As background, take a quick look at two blog posts, "Sex and pronouns" (8/24/2014) and "Sex, age, and pronouns on Facebook" (9/19/2014).

Now in R, try out FacebookPronouns.R. Note that if you want, you can let R handle downloading the script (after making sure that you and R are in agreement about what folder you should be working in), using the command:

> download.file("http://ling.upenn.edu/courses/ling005/FacebookPronouns.R", "FacebookPronouns.R")

Now you can execute that script via

> source("FacebookPronouns.R')

Read through the script and be sure that you understand how it does what it does.

To carry out this assignment, write a new script called "YourNameFB.R". (Assume that the script FacebookPronouns.R has already been sourced, so that you don't need to reload the dataset or recreate the boolean variables, etc.)

Questions for you are in red text on this page. For questions that just require an answer in English text, put the question and the answer in this script as comments, e.g.

# (1) Q: What do the life-cyle changes in first-person singular vs. first-person plural references mean?
# (1) A: As people get older, their set of acquaintances grows, and so they're more likely 
# to refer to their participation in group activities.

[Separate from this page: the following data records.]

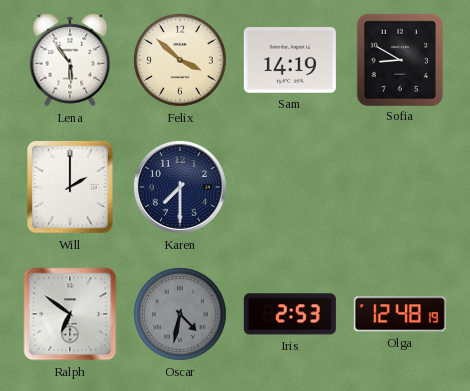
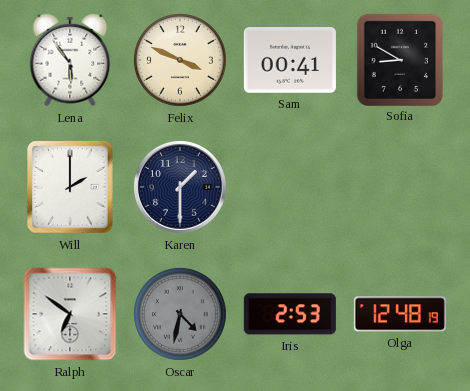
Felix: 3:52 -> 3:49
Sam: 14:19 -> 00:41
Karen: 7:30 -> 1:30
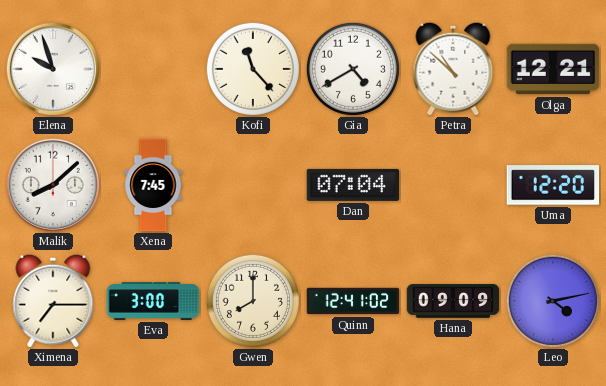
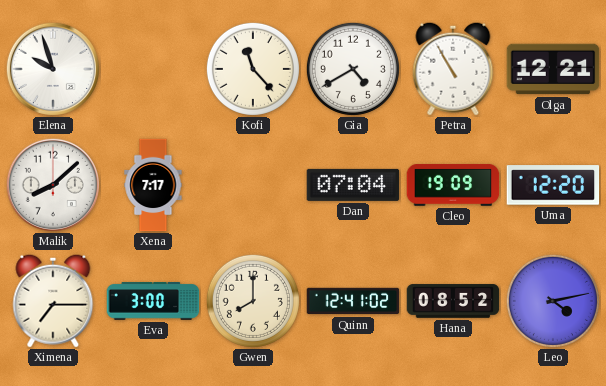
Petra: 10:52 -> 10:55
Xena: 7:45 -> 7:17
Cleo: none -> 19:09
Hana: 09:09 -> 08:52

(N.B. You should be able to think of better answers than this...)

FacebookPronouns.R starts by showing several different ways of graphing the relative frequencies of First Person Singular and First Person Plural pronouns, by the age of the writer. The first way just plots the frequencies separately:

  

 

The second way of doing it plots both frequencies on the same scale:

And the third way of doing it plots the ratio between them:

(1) What do the life-cyle changes in first-person singular vs. first-person plural references mean?
If you can think of more than one hypothesis, what additional data might help to choose among them?

(2) Which of the plots is most effective in depicting the pattern in the data? Why?

Now the FacebookPronouns.R script makes a plot of same-sex vs. cross-sex reference, as a function of age. By "same sex reference" we mean male Facebookers using masculine third-singular pronouns and female Facebookers using feminine third-singular pronouns; by "cross sex reference" we mean male posters using feminine pronouns, and female posters using masculine pronouns.

(3) What are some hypotheses about what this pattern means? How might you bring other evidence from this same Facebook pronoun-frequency dataset to bear on the question?

(4) Now calculate the rates of same-sex and cross-sex reference, by age, separately for male and female writers. Devise an effective way to present your results graphically.

(5) What do you think this pattern -- the difference between male and female Facebookers in frequency of same-sex vs. cross-sex references -- means? Does it change your opinion about question (3)?